§ **Your instructions**
Find every line in the entries that holds the string "audience" and report it.

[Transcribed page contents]

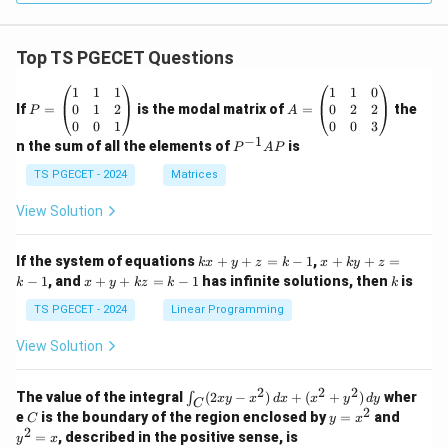
Top TS PGECET Questions
P
A
1
1
1
1
1
0
=
=
0
1
2
0
2
2
If
=
is the modal matrix of
=
the
P
A
\b
\b
0
0
1
0
0
3
eg
eg
−
1
P
n the sum of all the elements of
is
P
A
P
in
in
^
{p
{p
{-
TS PGECET - 2024
Matrices
m
m
1}
at
at
A
View Solution
ri
ri
P
x}
x}
1
1
k
x
If the system of equations
+
+
=
−
1
,
+
+
=
k
x
y
z
k
x
k
y
z
&
&
x
+
x
k
−
1
, and
+
+
=
−
1
has infinite solutions, then
is
k
1
x
y
k
z
k
1
k
+
k
+
&
&
y
y
y
TS PGECET - 2024
Linear Programming
1
0
+
+
+
\\
\\
z
z
k
View Solution
0
0
=
=
z
&
&
k
k
=
1
2
-
-
k
2
2
2
\i
&
&
The value of the integral
(
2
−
)
+
(
+
)
wher
∫
x
y
x
d
x
x
y
d
y
1
1
C
-
n
2
2
2
C
y
y
e
is the boundary of the region enclosed by
=
and
C
y
x
1
t_
\\
\\
=
^
2
=
, described in the positive sense, is
y
x
C
0
0
x
2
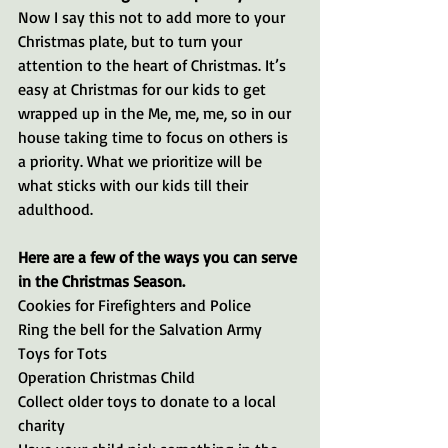
Now I say this not to add more to your 
Christmas plate, but to turn your 
attention to the heart of Christmas. It’s 
easy at Christmas for our kids to get 
wrapped up in the Me, me, me, so in our 
house taking time to focus on others is 
a priority. What we prioritize will be 
what sticks with our kids till their 
adulthood. 
Here are a few of the ways you can serve 
in the Christmas Season.
Cookies for Firefighters and Police
Ring the bell for the Salvation Army
Toys for Tots
Operation Christmas Child
Collect older toys to donate to a local 
charity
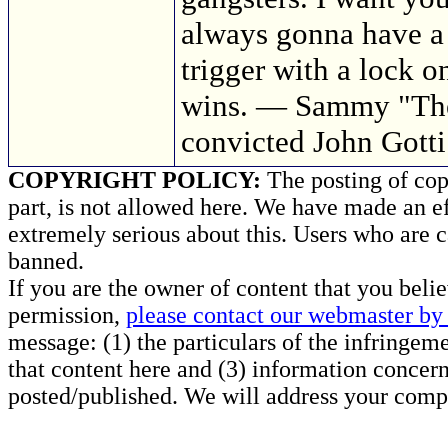
always gonna have a 
trigger with a lock on
wins. — Sammy "The
convicted John Gotti
COPYRIGHT POLICY:
The posting of copy
part, is not allowed here. We have made an ef
extremely serious about this. Users who are c
banned.
If you are the owner of content that you beli
permission,
please contact our webmaster by 
message: (1) the particulars of the infringemen
that content here and (3) information concern
posted/published. We will address your compl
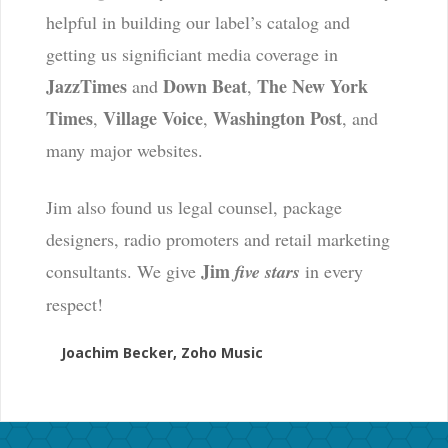
helpful in building our label’s catalog and
getting us significiant media coverage in
JazzTimes
Down Beat
The New York
and
,
Times
Village Voice
Washington Post
,
,
, and
many major websites.
Jim also found us legal counsel, package
designers, radio promoters and retail marketing
Jim
consultants. We give
five stars
in every
respect!
Joachim Becker, Zoho Music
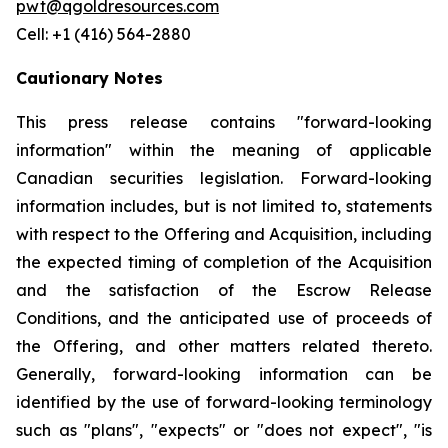
pwt@qgoldresources.com
Cell: +1 (416) 564-2880
Cautionary Notes
This press release contains "forward-looking
information" within the meaning of applicable
Canadian securities legislation. Forward-looking
information includes, but is not limited to, statements
with respect to the Offering and Acquisition, including
the expected timing of completion of the Acquisition
and the satisfaction of the Escrow Release
Conditions, and the anticipated use of proceeds of
the Offering, and other matters related thereto.
Generally, forward-looking information can be
identified by the use of forward-looking terminology
such as "plans", "expects" or "does not expect", "is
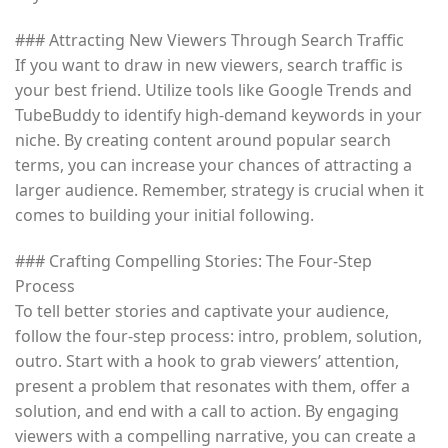
### Attracting New Viewers Through Search Traffic
If you want to draw in new viewers, search traffic is
your best friend. Utilize tools like Google Trends and
TubeBuddy to identify high-demand keywords in your
niche. By creating content around popular search
terms, you can increase your chances of attracting a
larger audience. Remember, strategy is crucial when it
comes to building your initial following.
### Crafting Compelling Stories: The Four-Step
Process
To tell better stories and captivate your audience,
follow the four-step process: intro, problem, solution,
outro. Start with a hook to grab viewers’ attention,
present a problem that resonates with them, offer a
solution, and end with a call to action. By engaging
viewers with a compelling narrative, you can create a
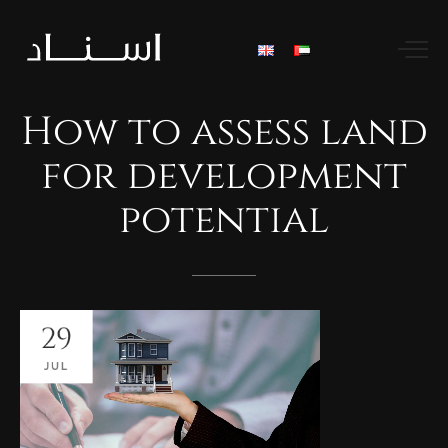
How
to
assess
land
for
development
potential
29
JUL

§ **Answer space**
larger audience. Remember, strategy is crucial when it
To tell better stories and captivate your audience,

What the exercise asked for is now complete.